## PROBLEM STATEMENT:
Starting at the line that holds "technologies will allow" and stopping at the line that holds "a.m., she discovered", restate the records below word for word, with both of those lines included.

*** AVAILABLE DATA ***

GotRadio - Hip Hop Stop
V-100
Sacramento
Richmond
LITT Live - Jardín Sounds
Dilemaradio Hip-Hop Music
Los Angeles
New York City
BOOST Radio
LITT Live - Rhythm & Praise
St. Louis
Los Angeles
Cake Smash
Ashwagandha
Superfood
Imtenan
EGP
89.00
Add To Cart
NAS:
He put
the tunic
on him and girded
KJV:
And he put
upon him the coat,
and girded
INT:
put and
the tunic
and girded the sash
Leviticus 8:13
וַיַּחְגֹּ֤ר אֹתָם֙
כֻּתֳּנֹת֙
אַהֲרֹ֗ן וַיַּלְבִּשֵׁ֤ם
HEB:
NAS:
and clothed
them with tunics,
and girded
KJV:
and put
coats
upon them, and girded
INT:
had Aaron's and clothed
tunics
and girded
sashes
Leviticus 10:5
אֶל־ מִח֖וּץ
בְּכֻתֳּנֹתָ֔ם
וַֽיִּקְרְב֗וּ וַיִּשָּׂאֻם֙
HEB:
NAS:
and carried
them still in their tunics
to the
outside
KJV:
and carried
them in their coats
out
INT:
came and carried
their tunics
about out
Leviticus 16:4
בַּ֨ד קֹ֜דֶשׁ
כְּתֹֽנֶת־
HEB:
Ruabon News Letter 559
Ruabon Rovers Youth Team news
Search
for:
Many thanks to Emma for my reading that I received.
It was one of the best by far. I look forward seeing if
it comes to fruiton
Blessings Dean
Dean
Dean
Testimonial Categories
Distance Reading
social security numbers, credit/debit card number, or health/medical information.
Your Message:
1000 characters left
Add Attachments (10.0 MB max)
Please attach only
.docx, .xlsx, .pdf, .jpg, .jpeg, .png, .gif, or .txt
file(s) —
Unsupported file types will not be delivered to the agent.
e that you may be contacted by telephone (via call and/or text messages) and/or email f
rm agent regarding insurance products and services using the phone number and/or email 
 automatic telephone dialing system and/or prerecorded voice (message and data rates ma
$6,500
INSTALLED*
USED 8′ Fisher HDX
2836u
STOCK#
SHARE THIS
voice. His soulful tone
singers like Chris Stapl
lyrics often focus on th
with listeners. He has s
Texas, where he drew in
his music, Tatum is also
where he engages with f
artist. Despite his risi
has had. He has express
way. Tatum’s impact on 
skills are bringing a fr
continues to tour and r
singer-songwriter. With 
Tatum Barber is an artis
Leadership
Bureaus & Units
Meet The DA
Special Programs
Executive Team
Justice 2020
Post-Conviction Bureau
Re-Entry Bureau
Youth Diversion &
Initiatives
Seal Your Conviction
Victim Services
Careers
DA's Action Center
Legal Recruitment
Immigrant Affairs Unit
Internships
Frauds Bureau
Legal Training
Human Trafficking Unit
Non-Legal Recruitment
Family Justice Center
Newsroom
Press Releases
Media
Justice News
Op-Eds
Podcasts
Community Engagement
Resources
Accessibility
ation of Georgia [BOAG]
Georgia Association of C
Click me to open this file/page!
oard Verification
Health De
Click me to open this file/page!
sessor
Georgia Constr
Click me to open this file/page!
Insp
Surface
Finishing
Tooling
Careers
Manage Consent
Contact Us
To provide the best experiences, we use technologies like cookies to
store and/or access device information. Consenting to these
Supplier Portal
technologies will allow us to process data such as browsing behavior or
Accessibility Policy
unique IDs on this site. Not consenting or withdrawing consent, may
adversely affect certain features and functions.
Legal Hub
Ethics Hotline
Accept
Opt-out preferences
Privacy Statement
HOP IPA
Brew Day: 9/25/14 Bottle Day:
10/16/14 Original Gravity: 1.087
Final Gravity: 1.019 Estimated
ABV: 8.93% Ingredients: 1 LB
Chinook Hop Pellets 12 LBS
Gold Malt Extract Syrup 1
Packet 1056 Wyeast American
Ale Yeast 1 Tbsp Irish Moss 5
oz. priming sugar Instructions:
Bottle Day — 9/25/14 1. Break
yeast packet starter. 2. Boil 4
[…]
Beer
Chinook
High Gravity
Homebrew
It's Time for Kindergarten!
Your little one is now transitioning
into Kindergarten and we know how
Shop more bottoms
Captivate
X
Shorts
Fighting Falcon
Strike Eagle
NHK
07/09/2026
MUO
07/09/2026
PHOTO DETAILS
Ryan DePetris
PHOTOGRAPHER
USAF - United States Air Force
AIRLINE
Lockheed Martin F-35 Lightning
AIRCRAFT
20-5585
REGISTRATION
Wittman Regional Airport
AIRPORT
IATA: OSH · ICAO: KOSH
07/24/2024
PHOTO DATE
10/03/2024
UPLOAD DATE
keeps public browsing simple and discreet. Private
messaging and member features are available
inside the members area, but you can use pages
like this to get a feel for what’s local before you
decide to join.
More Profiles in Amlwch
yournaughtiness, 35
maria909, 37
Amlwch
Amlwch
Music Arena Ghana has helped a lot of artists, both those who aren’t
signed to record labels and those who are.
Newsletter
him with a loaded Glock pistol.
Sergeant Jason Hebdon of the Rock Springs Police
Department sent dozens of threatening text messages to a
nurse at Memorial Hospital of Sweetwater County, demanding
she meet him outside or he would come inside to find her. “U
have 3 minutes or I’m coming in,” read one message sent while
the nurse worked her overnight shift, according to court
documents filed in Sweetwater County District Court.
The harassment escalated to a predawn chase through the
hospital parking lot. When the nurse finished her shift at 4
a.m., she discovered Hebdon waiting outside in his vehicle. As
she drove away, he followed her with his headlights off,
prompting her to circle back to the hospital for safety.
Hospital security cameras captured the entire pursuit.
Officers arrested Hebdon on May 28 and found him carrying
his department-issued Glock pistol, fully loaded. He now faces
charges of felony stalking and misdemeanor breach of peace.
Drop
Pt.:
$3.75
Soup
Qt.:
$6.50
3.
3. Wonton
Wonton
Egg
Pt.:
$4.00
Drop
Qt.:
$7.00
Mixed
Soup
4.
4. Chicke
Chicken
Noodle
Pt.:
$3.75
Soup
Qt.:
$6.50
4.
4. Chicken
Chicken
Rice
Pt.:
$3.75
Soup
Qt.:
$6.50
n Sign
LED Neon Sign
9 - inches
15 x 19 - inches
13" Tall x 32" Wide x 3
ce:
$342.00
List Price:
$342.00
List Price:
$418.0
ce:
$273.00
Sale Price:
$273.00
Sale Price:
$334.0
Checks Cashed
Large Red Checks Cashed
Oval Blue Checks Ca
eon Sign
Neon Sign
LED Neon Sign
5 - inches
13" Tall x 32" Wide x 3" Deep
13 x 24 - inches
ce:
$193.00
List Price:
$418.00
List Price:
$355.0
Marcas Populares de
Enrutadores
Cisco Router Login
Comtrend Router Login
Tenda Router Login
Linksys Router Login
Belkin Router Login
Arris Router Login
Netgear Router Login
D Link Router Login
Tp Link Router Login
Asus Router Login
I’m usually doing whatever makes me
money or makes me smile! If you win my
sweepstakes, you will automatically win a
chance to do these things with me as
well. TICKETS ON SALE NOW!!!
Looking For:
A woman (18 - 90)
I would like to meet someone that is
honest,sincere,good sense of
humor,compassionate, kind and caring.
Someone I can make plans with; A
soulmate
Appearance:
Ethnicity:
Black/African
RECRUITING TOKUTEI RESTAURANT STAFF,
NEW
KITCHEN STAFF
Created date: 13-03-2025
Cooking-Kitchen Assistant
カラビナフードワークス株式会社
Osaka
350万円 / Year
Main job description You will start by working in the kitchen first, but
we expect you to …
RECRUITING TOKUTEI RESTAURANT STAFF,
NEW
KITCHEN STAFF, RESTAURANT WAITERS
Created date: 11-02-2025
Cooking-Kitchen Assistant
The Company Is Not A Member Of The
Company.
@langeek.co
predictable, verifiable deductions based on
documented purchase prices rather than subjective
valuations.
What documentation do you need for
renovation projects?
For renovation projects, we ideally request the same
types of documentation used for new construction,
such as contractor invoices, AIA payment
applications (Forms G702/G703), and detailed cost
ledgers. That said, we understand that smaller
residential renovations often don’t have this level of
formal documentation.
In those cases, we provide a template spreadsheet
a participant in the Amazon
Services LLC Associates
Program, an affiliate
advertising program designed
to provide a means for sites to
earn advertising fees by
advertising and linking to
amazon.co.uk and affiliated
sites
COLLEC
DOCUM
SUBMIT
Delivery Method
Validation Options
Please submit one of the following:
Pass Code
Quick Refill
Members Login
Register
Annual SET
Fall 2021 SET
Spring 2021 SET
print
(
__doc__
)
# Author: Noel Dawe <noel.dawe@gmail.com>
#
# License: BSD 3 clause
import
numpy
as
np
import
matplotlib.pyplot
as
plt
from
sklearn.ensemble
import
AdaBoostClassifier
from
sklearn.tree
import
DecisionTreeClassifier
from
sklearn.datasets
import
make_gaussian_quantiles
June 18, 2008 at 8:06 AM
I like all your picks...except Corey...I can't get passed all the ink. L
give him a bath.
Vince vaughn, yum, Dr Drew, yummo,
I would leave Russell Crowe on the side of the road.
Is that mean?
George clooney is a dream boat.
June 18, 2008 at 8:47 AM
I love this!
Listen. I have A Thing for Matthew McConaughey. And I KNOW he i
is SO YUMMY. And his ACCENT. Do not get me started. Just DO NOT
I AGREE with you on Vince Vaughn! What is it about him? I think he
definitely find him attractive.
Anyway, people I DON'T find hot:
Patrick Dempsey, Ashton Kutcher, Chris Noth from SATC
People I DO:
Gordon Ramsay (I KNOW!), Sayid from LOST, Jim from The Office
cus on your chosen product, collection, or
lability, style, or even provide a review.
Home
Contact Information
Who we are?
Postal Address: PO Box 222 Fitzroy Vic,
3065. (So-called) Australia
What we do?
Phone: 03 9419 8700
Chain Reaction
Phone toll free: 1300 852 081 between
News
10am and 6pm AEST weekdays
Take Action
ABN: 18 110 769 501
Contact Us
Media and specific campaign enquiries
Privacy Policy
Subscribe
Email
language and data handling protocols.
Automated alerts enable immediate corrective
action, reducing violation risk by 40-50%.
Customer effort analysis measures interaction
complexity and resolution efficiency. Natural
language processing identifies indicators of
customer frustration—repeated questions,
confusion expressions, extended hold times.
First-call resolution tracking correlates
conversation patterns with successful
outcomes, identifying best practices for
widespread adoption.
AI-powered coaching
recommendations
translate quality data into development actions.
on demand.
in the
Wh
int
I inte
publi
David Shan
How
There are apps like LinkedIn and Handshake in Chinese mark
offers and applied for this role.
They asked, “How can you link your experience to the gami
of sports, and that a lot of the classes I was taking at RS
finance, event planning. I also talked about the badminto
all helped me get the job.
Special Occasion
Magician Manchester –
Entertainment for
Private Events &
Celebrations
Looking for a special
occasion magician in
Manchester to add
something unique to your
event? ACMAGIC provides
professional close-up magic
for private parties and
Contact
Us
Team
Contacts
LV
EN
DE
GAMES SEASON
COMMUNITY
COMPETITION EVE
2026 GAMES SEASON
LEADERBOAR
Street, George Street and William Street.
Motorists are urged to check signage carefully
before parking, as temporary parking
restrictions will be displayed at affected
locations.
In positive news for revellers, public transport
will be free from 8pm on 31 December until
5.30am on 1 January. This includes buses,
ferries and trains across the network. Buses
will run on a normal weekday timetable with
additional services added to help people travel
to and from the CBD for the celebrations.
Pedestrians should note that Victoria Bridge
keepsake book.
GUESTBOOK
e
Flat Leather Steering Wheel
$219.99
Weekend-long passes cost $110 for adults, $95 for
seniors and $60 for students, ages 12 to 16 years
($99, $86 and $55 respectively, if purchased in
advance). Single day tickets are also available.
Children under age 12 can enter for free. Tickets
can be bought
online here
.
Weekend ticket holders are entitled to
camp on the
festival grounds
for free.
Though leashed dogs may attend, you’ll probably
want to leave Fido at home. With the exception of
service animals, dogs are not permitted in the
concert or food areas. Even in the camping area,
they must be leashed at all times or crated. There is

*** End of AVAILABLE DATA ***

## ANSWER BOX:
technologies will allow us to process data such as browsing behavior or
Accessibility Policy
unique IDs on this site. Not consenting or withdrawing consent, may
adversely affect certain features and functions.
Legal Hub
Ethics Hotline
Accept
Opt-out preferences
Privacy Statement
HOP IPA
Brew Day: 9/25/14 Bottle Day:
10/16/14 Original Gravity: 1.087
Final Gravity: 1.019 Estimated
ABV: 8.93% Ingredients: 1 LB
Chinook Hop Pellets 12 LBS
Gold Malt Extract Syrup 1
Packet 1056 Wyeast American
Ale Yeast 1 Tbsp Irish Moss 5
oz. priming sugar Instructions:
Bottle Day — 9/25/14 1. Break
yeast packet starter. 2. Boil 4
[…]
Beer
Chinook
High Gravity
Homebrew
It's Time for Kindergarten!
Your little one is now transitioning
into Kindergarten and we know how
Shop more bottoms
Captivate
X
Shorts
Fighting Falcon
Strike Eagle
NHK
07/09/2026
MUO
07/09/2026
PHOTO DETAILS
Ryan DePetris
PHOTOGRAPHER
USAF - United States Air Force
AIRLINE
Lockheed Martin F-35 Lightning
AIRCRAFT
20-5585
REGISTRATION
Wittman Regional Airport
AIRPORT
IATA: OSH · ICAO: KOSH
07/24/2024
PHOTO DATE
10/03/2024
UPLOAD DATE
keeps public browsing simple and discreet. Private
messaging and member features are available
inside the members area, but you can use pages
like this to get a feel for what’s local before you
decide to join.
More Profiles in Amlwch
yournaughtiness, 35
maria909, 37
Amlwch
Amlwch
Music Arena Ghana has helped a lot of artists, both those who aren’t
signed to record labels and those who are.
Newsletter
him with a loaded Glock pistol.
Sergeant Jason Hebdon of the Rock Springs Police
Department sent dozens of threatening text messages to a
nurse at Memorial Hospital of Sweetwater County, demanding
she meet him outside or he would come inside to find her. “U
have 3 minutes or I’m coming in,” read one message sent while
the nurse worked her overnight shift, according to court
documents filed in Sweetwater County District Court.
The harassment escalated to a predawn chase through the
hospital parking lot. When the nurse finished her shift at 4
a.m., she discovered Hebdon waiting outside in his vehicle. As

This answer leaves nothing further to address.